Patch 15 ("alphapf.bst: Enable 'inlinelinks'") does what the title says.

Patches 16--25 do cleanup of bib/realtime.bib. I selected it because
it contains 48 urls which seemed to be a reasonable number for a trial
patch.

Patch 16 ("bib/realtime: Replace 'Available: ... [Viewed ...]' with
'URL: ...'") does what the (not yet implemented) script I mentioned
earlier would do.

Patches 17 ("bib/realtime: Update url of 'BillInmon2007a'") to
22 ("bib/realtime: Update url of 'StephenShankland20Sep2006'") salvage
some of broken urls.

Patch 23 ("bib/realtime: Mark broken urls as such") marks those urls which
could not be salvaged.
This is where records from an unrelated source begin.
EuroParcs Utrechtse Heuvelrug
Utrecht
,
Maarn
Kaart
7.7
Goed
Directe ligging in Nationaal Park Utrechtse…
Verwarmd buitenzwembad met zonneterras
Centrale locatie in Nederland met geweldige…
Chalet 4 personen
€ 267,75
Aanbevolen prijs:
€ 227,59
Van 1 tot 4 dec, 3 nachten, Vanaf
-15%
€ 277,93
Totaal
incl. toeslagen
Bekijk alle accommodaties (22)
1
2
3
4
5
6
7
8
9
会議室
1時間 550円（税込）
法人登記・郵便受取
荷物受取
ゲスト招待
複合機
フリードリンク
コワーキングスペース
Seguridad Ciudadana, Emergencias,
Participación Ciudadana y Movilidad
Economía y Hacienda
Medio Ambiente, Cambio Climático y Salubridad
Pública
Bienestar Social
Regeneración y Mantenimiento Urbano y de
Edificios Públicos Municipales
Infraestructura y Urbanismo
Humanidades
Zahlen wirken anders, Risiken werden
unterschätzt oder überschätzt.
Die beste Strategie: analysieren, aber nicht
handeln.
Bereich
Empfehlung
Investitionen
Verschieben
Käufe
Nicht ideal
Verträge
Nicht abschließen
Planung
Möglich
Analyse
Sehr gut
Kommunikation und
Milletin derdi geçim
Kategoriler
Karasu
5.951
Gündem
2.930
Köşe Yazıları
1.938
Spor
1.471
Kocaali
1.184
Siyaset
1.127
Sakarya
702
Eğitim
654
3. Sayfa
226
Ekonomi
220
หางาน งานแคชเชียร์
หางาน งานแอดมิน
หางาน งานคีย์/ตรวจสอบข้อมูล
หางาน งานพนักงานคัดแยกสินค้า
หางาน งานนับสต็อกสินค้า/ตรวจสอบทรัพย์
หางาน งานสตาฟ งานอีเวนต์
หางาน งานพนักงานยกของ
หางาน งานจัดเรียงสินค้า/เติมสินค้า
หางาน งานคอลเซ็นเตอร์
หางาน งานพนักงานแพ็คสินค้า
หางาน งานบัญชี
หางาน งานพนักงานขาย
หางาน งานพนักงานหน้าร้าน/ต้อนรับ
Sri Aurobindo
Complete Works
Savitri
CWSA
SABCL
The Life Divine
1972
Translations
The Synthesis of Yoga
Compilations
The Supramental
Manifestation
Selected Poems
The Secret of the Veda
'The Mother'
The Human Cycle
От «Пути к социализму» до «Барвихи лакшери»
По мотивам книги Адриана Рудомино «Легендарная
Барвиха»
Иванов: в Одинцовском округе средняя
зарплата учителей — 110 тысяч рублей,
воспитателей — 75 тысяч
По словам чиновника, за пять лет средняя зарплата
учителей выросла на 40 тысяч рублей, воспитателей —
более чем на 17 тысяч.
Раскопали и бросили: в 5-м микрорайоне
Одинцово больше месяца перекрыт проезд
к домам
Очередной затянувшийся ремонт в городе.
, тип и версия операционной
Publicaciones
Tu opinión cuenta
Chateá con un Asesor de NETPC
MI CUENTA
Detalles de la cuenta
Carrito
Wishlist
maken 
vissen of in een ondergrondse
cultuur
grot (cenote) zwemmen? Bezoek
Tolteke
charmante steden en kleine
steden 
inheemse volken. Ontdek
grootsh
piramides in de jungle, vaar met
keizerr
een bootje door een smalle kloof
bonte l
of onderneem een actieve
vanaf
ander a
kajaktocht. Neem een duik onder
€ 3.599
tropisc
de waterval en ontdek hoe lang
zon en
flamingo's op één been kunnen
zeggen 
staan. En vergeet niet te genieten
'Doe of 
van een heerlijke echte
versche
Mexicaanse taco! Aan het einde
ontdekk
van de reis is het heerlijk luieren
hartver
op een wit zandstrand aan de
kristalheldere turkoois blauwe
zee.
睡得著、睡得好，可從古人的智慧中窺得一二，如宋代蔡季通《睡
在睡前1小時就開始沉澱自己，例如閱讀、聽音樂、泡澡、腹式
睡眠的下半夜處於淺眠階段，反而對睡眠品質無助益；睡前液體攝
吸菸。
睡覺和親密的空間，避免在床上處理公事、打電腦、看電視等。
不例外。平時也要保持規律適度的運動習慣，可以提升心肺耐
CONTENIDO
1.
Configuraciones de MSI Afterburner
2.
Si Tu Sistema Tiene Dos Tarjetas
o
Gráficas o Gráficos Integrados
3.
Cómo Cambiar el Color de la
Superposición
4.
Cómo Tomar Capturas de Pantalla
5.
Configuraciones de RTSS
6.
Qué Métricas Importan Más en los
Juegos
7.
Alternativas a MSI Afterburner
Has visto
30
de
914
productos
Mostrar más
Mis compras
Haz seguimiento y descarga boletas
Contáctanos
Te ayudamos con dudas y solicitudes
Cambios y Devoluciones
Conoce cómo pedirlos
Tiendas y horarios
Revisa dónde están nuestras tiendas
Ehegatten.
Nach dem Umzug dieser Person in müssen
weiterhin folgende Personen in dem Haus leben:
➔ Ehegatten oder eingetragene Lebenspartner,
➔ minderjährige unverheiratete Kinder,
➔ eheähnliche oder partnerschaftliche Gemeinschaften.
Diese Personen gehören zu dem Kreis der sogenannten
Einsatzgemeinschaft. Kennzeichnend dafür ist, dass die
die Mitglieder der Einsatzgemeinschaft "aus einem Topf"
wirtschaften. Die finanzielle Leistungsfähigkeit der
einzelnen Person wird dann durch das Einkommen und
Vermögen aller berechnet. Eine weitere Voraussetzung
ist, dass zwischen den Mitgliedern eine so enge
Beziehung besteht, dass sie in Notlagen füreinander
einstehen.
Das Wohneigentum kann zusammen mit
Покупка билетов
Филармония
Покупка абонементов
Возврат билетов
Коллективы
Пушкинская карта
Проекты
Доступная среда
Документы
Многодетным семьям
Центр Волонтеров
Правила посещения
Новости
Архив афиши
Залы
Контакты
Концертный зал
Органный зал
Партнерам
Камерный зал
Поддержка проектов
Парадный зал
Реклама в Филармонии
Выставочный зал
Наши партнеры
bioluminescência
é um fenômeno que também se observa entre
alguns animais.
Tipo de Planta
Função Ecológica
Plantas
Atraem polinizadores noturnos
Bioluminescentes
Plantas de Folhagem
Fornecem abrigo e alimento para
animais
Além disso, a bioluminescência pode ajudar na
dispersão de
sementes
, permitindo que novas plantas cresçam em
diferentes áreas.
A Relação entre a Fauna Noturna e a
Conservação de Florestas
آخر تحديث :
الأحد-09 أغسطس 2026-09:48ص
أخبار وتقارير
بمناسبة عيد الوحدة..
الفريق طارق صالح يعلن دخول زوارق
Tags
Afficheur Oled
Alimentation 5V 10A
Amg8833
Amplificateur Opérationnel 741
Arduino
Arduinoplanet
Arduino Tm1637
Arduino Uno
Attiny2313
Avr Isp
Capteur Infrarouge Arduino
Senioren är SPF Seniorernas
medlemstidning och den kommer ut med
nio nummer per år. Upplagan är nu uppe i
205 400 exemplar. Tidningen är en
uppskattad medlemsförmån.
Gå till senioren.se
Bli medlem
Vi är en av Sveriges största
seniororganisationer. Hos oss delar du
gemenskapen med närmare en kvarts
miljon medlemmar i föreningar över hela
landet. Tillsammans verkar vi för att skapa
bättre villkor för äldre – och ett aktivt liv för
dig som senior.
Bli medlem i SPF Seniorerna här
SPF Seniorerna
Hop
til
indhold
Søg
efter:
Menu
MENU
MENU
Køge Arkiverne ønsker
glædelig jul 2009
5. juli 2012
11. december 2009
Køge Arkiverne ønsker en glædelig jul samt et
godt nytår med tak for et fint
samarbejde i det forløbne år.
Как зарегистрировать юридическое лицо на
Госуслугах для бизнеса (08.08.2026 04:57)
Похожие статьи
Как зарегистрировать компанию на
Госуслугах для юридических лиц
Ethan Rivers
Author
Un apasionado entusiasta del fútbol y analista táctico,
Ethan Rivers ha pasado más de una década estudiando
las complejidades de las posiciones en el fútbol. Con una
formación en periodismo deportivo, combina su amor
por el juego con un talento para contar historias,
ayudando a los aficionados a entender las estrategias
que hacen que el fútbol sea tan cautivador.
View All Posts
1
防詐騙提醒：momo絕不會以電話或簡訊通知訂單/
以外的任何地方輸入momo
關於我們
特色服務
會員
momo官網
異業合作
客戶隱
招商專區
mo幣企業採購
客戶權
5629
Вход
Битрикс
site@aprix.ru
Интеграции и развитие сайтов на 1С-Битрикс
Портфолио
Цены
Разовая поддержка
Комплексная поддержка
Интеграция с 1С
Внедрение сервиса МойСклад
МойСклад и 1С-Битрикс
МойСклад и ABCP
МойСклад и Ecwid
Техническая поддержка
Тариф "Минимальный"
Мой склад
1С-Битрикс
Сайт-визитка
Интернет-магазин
You may have other opinion of the form of notice
"[broken, ...]" appended to the de-hyperrefed url.

Patch 24 ("bib/realtime: Use alternative url for
'IBMRealTimeJavaTechnology2007a'") replaces a missing url with what seems
to be close to the site originally cited.

Finally, patch 25 ("bib/realtime: Update 'lastchecked' fields") updates
"lastchecked" fields of urls which is reachable.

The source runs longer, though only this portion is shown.